Our vision is to re-energise the pharmacy sector and push for equal patient rights. We will provide healthcare-related information to anyone who needs it, in a language they understand. After all, those who are empowered can take command of, and responsibility for, their own health.
Pharmacists and pharmacy owners have a duty to provide a level of service that is standardised by the regulator, which means equal access to all for their services.
Community pharmacy is an essential primary healthcare service responsible for supplying quality medicines to the public. Pharmacists ensure it is within the law, that the medicine is suitable for the patient, and gives advice on medication and general health. Medicines accounted for over 12% of the NHS' £104.3 billion budget for 2011. In the same year, the NHS spent £877.2 million in dispensing fees alone on 850 million prescription items.
There are approximately 14,137 pharmacies throughout the UK, which include; community, hospital, private (non NHS) and internet pharmacies. Pharmacies that only offer private treatment make up a marginal fraction of this number.
Social determination: Inability to speak English in the UK has a direct negative impact on such a person's health.
In November 2008, Professor Sir Michael Marmot chaired an independent review to propose the most effective evidence-based strategies for reducing health inequalities in England.
A consistent reason for suffering ill health was being of ethnic descent. Furthermore, "The Single Equality Bill places a duty on public bodies to promote equality, including the publication of information on progress on reducing inequalities in outcomes". The government's most recent white paper recognises that the burden of disease is higher in ethnic minorities and calls for action to reduce inequalities in minority communities.
Medication compliance is essential for effective treatment and patient compliance is integrally linked to the patient's understanding of their medicines. Furthermore, we know that a patient's inability to understand English leads to compliance problems, naturally causing medication errors and adverse drug reactions. Patients that are unable to speak English are also less likely to understand their doctors, pharmacists and written instructions.
A pharmacist understands the ethical dilemma ethnic minorities with limited English ability present as they are unable to properly counsel them. Furthermore, there is a lack of clear advice to these pharmacists from the regulator and professional bodies, who offer no more than a symbolic "do your best".
Giving the patient information in a language they understand.
We propose to address some of the inequality described above by providing a bi-lingual dispensing label at the pharmacy. This will have many benefits for the parties involved.

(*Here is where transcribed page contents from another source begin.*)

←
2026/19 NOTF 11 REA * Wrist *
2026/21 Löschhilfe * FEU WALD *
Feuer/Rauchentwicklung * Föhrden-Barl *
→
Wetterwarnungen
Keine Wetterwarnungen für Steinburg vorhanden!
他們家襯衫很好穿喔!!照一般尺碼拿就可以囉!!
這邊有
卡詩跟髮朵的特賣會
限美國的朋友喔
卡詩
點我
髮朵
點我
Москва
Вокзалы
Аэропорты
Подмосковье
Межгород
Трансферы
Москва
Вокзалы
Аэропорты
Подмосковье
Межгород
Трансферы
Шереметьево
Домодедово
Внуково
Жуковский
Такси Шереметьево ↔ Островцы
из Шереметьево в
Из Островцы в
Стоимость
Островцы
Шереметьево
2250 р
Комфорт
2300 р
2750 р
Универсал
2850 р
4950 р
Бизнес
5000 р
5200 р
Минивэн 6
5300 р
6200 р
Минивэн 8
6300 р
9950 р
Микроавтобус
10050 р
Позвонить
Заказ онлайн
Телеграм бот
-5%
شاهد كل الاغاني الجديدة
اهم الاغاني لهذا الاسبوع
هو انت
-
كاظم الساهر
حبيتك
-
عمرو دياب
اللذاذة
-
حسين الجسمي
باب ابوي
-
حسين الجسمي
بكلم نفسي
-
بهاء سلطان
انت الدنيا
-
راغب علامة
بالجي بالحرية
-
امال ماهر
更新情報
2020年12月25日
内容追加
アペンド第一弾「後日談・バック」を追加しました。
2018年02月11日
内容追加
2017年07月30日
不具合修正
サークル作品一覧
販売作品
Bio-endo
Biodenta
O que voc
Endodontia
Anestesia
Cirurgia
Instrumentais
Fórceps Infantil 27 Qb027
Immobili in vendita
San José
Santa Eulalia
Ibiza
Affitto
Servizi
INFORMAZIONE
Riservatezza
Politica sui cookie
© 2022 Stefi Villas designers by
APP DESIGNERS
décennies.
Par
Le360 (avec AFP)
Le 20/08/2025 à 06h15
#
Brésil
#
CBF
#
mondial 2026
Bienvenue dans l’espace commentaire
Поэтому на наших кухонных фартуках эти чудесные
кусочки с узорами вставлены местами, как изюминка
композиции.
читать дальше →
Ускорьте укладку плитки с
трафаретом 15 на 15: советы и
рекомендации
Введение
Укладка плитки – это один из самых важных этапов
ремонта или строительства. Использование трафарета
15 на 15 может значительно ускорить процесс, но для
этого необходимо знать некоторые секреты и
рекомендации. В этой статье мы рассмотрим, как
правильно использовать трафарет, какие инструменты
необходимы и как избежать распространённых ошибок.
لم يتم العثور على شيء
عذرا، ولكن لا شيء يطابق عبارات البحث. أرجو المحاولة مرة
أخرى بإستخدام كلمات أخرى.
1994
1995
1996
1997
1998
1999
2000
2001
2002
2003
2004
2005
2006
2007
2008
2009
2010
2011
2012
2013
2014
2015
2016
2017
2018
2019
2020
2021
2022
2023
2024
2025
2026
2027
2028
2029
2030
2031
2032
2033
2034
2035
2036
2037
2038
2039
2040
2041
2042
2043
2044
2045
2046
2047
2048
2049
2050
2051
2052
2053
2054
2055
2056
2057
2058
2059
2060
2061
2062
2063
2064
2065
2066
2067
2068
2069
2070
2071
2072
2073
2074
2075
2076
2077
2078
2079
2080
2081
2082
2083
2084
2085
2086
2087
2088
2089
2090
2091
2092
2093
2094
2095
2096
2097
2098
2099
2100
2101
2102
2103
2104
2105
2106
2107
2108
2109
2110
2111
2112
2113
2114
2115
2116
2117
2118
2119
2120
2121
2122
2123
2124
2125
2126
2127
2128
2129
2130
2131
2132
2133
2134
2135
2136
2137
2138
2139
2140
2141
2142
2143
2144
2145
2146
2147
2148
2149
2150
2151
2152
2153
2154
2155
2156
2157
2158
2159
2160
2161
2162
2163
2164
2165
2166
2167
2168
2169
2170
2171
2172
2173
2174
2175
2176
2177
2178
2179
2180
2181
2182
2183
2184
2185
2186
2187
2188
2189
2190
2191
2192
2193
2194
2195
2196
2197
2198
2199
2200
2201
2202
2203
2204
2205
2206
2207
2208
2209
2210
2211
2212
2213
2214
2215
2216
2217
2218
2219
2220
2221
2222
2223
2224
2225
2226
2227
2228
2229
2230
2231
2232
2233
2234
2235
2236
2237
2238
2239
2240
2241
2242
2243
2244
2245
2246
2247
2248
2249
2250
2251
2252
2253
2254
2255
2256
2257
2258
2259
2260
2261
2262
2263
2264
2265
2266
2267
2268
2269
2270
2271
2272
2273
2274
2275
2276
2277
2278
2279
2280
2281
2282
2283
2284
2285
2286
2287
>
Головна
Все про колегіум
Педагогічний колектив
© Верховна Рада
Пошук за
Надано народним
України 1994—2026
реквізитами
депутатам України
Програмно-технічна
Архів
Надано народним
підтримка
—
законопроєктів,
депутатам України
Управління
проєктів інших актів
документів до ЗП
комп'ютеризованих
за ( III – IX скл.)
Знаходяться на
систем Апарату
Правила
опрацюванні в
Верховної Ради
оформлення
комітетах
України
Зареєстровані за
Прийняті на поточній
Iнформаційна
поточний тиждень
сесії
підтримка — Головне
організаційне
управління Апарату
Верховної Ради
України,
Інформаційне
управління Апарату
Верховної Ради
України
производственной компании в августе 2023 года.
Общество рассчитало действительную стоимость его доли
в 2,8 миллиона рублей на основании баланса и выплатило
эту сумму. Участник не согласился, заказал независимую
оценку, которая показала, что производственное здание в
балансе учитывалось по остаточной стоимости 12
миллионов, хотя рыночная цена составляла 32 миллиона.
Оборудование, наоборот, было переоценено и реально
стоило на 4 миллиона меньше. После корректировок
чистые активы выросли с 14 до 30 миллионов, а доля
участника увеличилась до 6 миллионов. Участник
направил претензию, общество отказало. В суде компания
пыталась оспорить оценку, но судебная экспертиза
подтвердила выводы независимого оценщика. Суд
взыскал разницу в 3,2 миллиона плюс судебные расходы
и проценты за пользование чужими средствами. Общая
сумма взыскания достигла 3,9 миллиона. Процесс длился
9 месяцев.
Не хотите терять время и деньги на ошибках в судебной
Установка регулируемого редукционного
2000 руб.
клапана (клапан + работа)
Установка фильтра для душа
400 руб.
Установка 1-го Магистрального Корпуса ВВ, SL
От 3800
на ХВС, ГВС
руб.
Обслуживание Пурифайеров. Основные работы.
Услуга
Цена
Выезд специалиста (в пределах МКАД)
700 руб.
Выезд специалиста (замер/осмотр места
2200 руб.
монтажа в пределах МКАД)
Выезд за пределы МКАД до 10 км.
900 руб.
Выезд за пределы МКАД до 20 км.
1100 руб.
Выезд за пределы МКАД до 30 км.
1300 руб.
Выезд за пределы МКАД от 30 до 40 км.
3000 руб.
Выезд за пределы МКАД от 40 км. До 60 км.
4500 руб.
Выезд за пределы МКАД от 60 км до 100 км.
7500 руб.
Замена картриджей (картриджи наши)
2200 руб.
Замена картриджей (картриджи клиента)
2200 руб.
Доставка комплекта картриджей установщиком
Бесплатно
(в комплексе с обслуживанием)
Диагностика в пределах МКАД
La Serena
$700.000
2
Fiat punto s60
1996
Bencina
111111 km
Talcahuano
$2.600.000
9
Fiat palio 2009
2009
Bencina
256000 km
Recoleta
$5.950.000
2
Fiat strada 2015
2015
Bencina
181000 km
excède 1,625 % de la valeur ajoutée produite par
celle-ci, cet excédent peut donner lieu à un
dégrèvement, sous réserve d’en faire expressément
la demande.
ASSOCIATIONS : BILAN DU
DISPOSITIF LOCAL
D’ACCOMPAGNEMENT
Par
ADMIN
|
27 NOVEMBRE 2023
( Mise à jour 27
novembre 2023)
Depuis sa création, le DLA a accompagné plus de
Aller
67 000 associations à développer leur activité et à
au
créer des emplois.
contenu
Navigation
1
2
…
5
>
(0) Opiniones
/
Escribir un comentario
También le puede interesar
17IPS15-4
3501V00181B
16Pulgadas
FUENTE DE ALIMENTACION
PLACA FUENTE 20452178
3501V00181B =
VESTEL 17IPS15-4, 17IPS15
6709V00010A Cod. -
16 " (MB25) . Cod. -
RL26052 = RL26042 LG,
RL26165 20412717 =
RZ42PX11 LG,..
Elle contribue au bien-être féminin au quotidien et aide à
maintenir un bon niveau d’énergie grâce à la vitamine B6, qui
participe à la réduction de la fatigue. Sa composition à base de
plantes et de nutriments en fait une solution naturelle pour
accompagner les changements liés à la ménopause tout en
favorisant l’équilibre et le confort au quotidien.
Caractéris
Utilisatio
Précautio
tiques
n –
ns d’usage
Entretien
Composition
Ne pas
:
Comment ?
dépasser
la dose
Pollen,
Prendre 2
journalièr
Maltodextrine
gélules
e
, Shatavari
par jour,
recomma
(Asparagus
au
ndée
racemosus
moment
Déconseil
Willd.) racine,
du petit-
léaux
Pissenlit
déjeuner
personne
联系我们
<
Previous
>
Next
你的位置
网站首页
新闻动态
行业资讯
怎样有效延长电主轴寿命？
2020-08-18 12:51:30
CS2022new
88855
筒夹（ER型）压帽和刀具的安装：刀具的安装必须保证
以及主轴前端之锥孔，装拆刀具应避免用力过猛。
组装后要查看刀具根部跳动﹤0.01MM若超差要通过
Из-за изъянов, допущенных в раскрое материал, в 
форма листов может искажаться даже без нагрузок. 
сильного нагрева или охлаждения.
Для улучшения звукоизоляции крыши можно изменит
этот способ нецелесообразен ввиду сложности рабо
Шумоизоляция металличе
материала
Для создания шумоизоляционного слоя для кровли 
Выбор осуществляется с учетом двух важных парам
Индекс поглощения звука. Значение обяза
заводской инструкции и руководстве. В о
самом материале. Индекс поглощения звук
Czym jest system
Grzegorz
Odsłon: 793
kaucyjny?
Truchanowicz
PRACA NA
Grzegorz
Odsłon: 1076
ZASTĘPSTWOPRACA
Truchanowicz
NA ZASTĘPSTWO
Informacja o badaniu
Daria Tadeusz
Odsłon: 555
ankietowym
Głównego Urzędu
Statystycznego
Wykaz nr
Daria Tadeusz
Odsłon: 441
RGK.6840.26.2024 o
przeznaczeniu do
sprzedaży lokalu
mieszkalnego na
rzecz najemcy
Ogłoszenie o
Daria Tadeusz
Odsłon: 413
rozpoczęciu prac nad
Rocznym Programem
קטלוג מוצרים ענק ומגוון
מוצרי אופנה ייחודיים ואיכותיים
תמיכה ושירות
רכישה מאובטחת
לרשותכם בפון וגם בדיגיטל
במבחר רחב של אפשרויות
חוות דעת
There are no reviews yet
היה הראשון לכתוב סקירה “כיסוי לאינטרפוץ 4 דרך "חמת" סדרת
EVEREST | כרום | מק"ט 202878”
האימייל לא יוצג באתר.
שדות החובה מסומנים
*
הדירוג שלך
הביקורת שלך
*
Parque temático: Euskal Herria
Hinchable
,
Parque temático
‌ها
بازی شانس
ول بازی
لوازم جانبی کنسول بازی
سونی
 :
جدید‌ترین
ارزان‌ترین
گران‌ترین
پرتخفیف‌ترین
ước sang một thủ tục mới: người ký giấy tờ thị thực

Providing a dual language label can reduce the risk of harm to the patient as they can read the instructions and warnings on the label, thereby empowering the patient and making them independent of interpreters/translators. All patients can become confused when brands of medicines are switched. This problem is further compounded for those with a limited ability to read English, hence; translation has obvious benefits in this regard and ensures the continuation of optimal pharmaceutical care.
A dual language label will ensure transparency by having a documented record that all parties involved in patient care can understand and refer to at any time. Giving the patient the ability to contribute to their own medical care gives them ownership of the problem, making them more proactive and more likely to be compliant with their medication, ultimately saving the NHS money. Furthermore, the White Paper emphasizes "more personalised, preventive services that are focused on delivering the best outcomes for citizens - our software will personalise the pharmacy label for patients in their favoured language.
In the USA, the State of New York City has adopted the recommendations, passing bills making it mandatory for pharmacies to provide translated labels when requested by a patient. This may be a sign of things to come in the UK in the next 10 years.
Adverse drug reactions cost the NHS £466 million and lead to 1 in 16 hospital admissions each year. Unused dispensed medication costs the NHS an estimated £300 million. A further £500 million is wasted by the NHS because patients are not taking their medicines properly and are not getting the full benefit.
These numbers are based upon reported incidents. Considering a large number of incidents may go unreported, the actual figures could be higher.
Within the ethnic minority community, some of this will be due to misunderstanding the pharmacy label. A translated label and information leaflet can be very beneficial in addressing this matter and will end up saving the NHS much needed funds during these difficult times.
NHS's attitude is changing towards BME groups, but there is much red tape and bureaucracy to get past. They have tried to overcome the problem, however, as stated previously, there are still flaws in the service. Our solution solves one of these at an affordable cost.